N’oublions pas que Georges Bensoussan (Emmanuel Brenner) est également le maître d’œuvre d’un dossier publié en 2002 et intitulé « Les territoires perdus de la République », sous-titré « Antisémitisme, racisme et sexisme en milieu scolaire ». Résumé de cette publication : Quarante minutes d’insultes (« Chiennes de juives », « Youpines », « T’es une pute, en plus t’es juive ») et de violences physiques, quarante minutes vécues par deux élèves cernées par une douzaine d’autres qui exigent d’elles qu’elles demandent « pardon d’être juives ». Nous sommes dans un collège parisien, en mars 2002. Cette violence perpétrée en milieu scolaire témoigne de la décrépitude des valeurs qui fondent la République et assurent l’intégration des nouveaux citoyens autour d’un consensus minimal alors que s’affirment à nouveau l’antisémitisme, le racisme, le sexisme, l’irrespect et un climat de violence larvée marqué par la peur de nombreux adultes (et leur embarras) devant l’offensive islamiste. Comment le poison de l’antisémitisme a-t-il réinvesti notre pays ? Pourquoi l’institution scolaire se trouve-t-elle au centre de cette tourmente ? A l’origine de ce livre, le constat alarmé de professeurs de l’enseignement secondaire d’académies de la région parisienne qui tous font état, depuis une dizaine d’années, de leurs difficultés à enseigner la Shoah dans des classes à forte composante maghrébine et qui ont vu s’installer une oppression violente, archaïque et raciste parmi leurs élèves.
(à suivre)
Olivier Ypsilantis
Cher Olivier
Je partage votre analyse,
Bensoussan a été attaqué non pas pour une phrase anodine mais pour ses travaux qui mettent à mal le narratif de la “colonisation” et de l’innocence du monde arabo-musulman dans l’antisémitisme. Bensoussan est sans doute le premier intellectuel juif de gauche victime de la police de la pensée d’Eurabia.
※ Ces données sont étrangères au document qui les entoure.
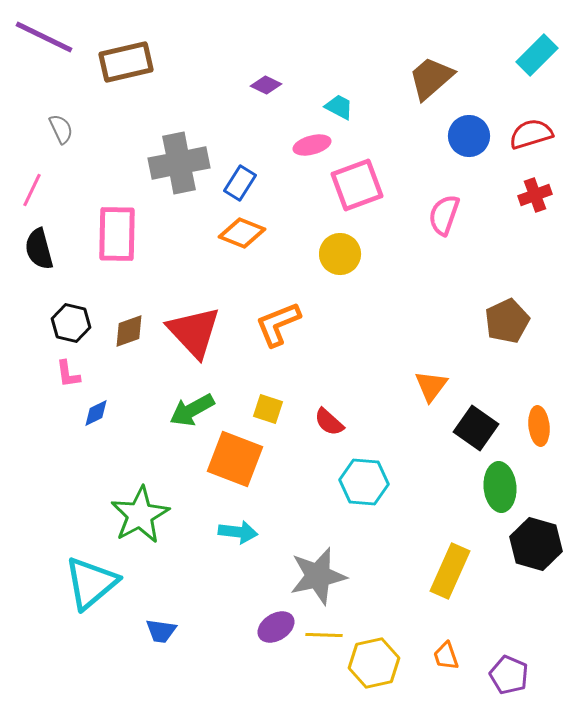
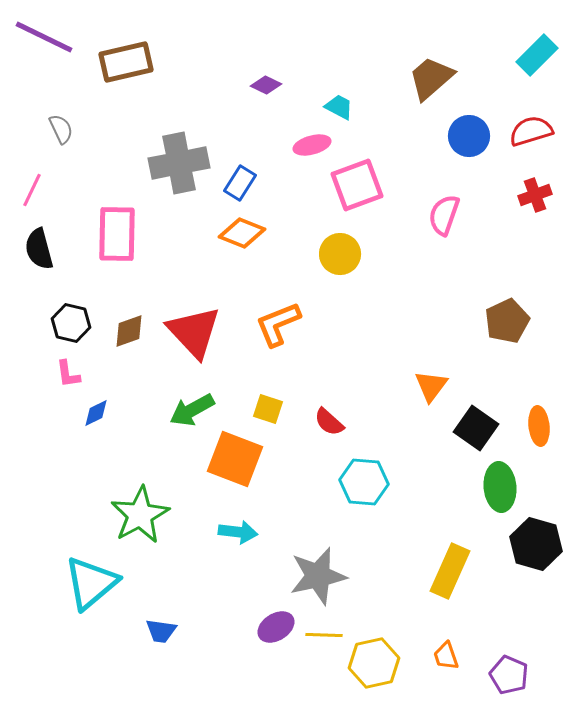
red semicircle at (531, 134): moved 3 px up
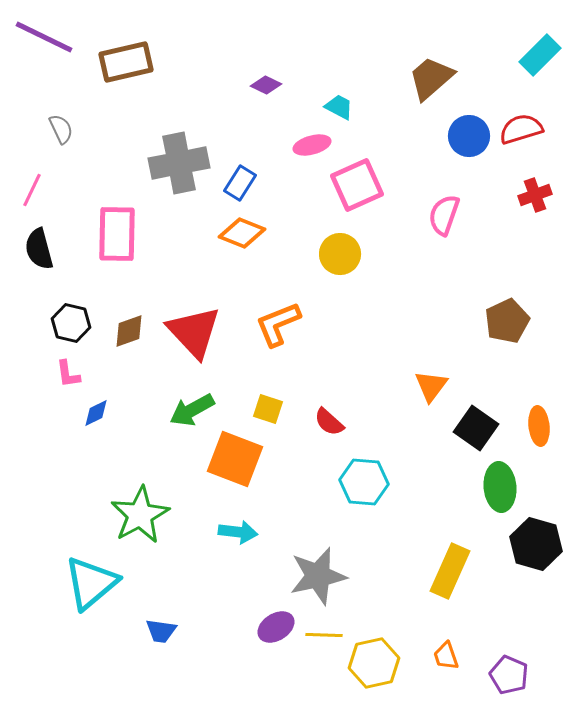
cyan rectangle at (537, 55): moved 3 px right
red semicircle at (531, 131): moved 10 px left, 2 px up
pink square at (357, 185): rotated 4 degrees counterclockwise
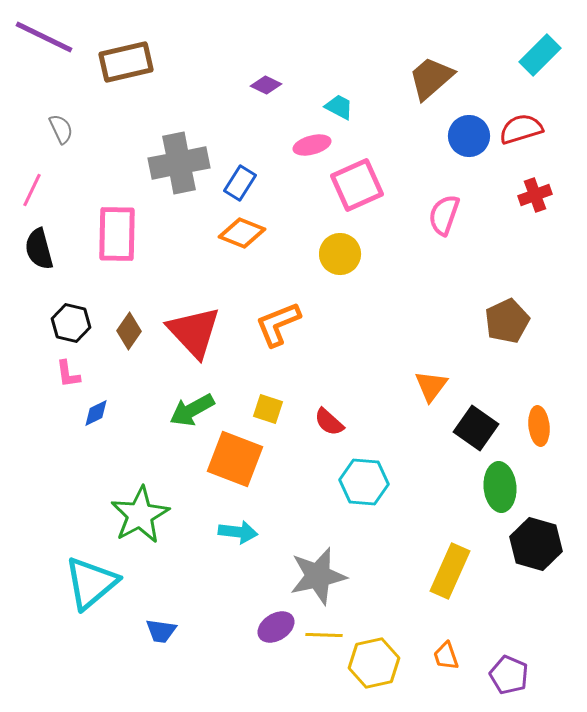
brown diamond at (129, 331): rotated 36 degrees counterclockwise
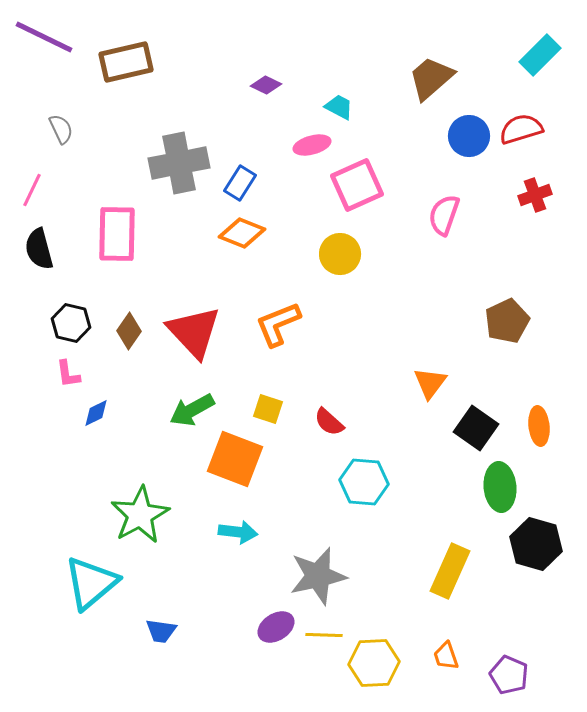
orange triangle at (431, 386): moved 1 px left, 3 px up
yellow hexagon at (374, 663): rotated 9 degrees clockwise
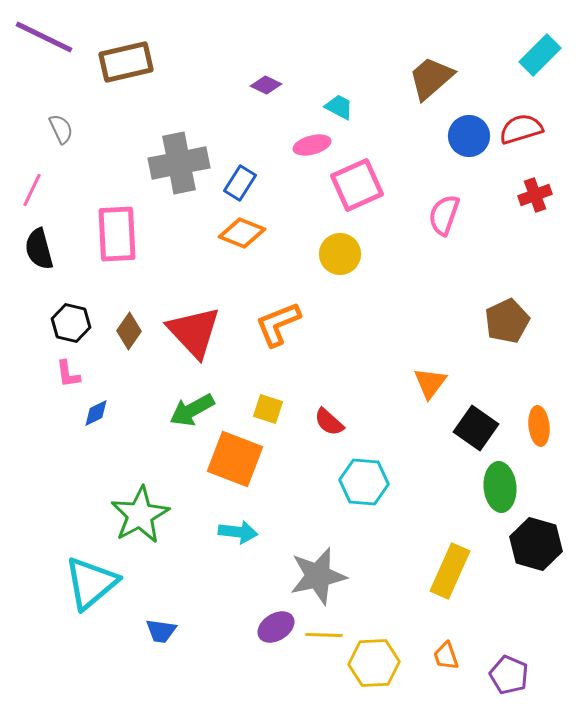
pink rectangle at (117, 234): rotated 4 degrees counterclockwise
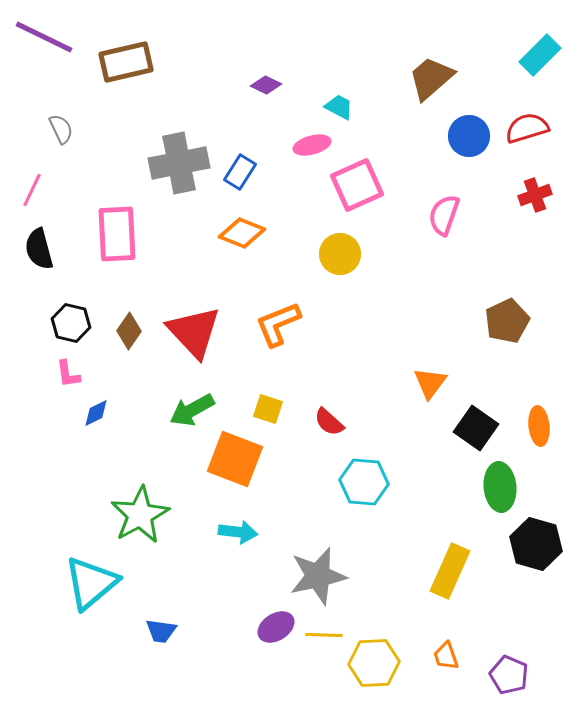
red semicircle at (521, 129): moved 6 px right, 1 px up
blue rectangle at (240, 183): moved 11 px up
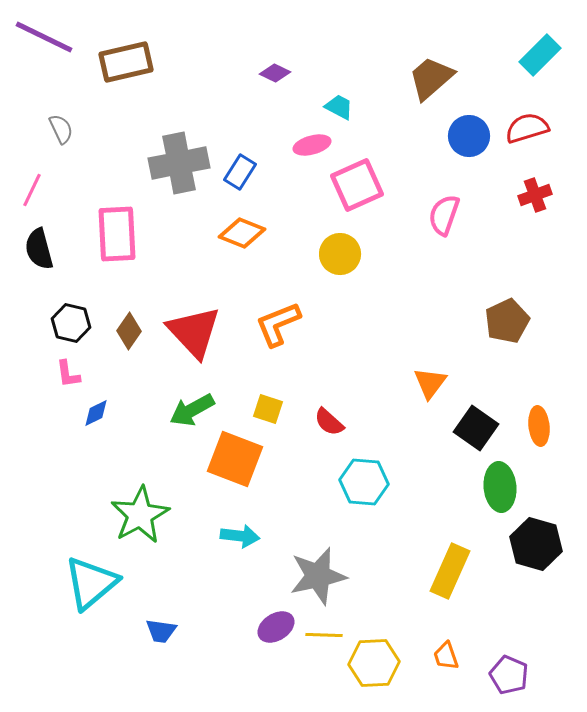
purple diamond at (266, 85): moved 9 px right, 12 px up
cyan arrow at (238, 532): moved 2 px right, 4 px down
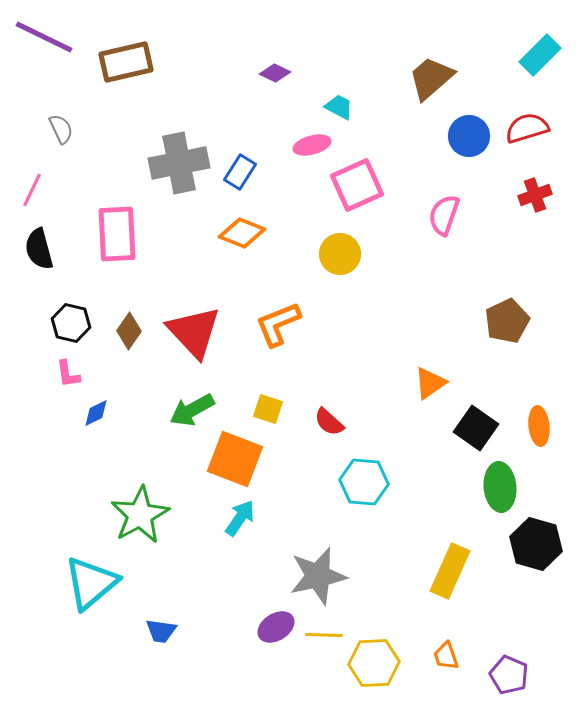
orange triangle at (430, 383): rotated 18 degrees clockwise
cyan arrow at (240, 536): moved 18 px up; rotated 63 degrees counterclockwise
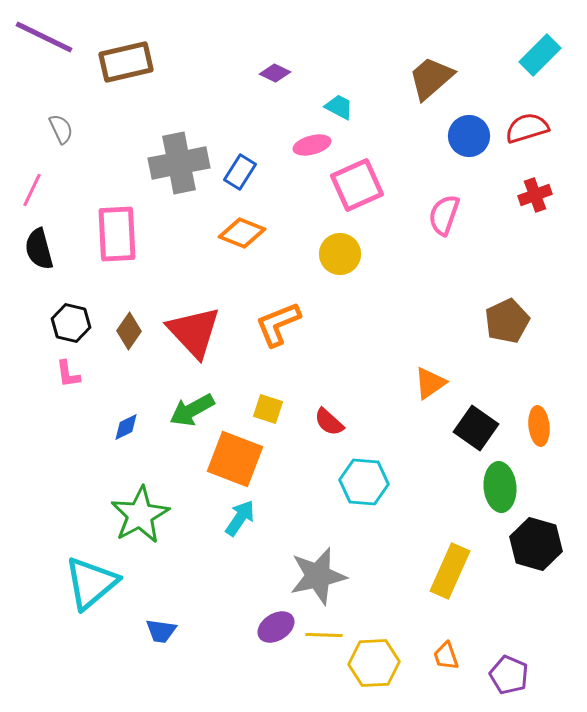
blue diamond at (96, 413): moved 30 px right, 14 px down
Ce procès démontre une chose: c’est que la France est réellement soumise comme l’écrit Georges Bensoussan. Plus que les musulmans, les nouveaux dhimmis ne veulent surtout pas de cette analyse implacable. Ce sont des collabo.
Les livres de Georges Bensoussan doivent être des livres de référence dans toute bibliothèque.
Merci à Ami Artsi d’avoir rajouté les références du livre “L’exil au Maghreb de Paul Fenton et David Littman. David Littman était le mari de Bat Yeor dont les livres sur la dhimmitude n’ont pas pris une ride
Ami Artsi, j’aime beaucoup votre blog
A bientot Olivier, avec toute mon amitié.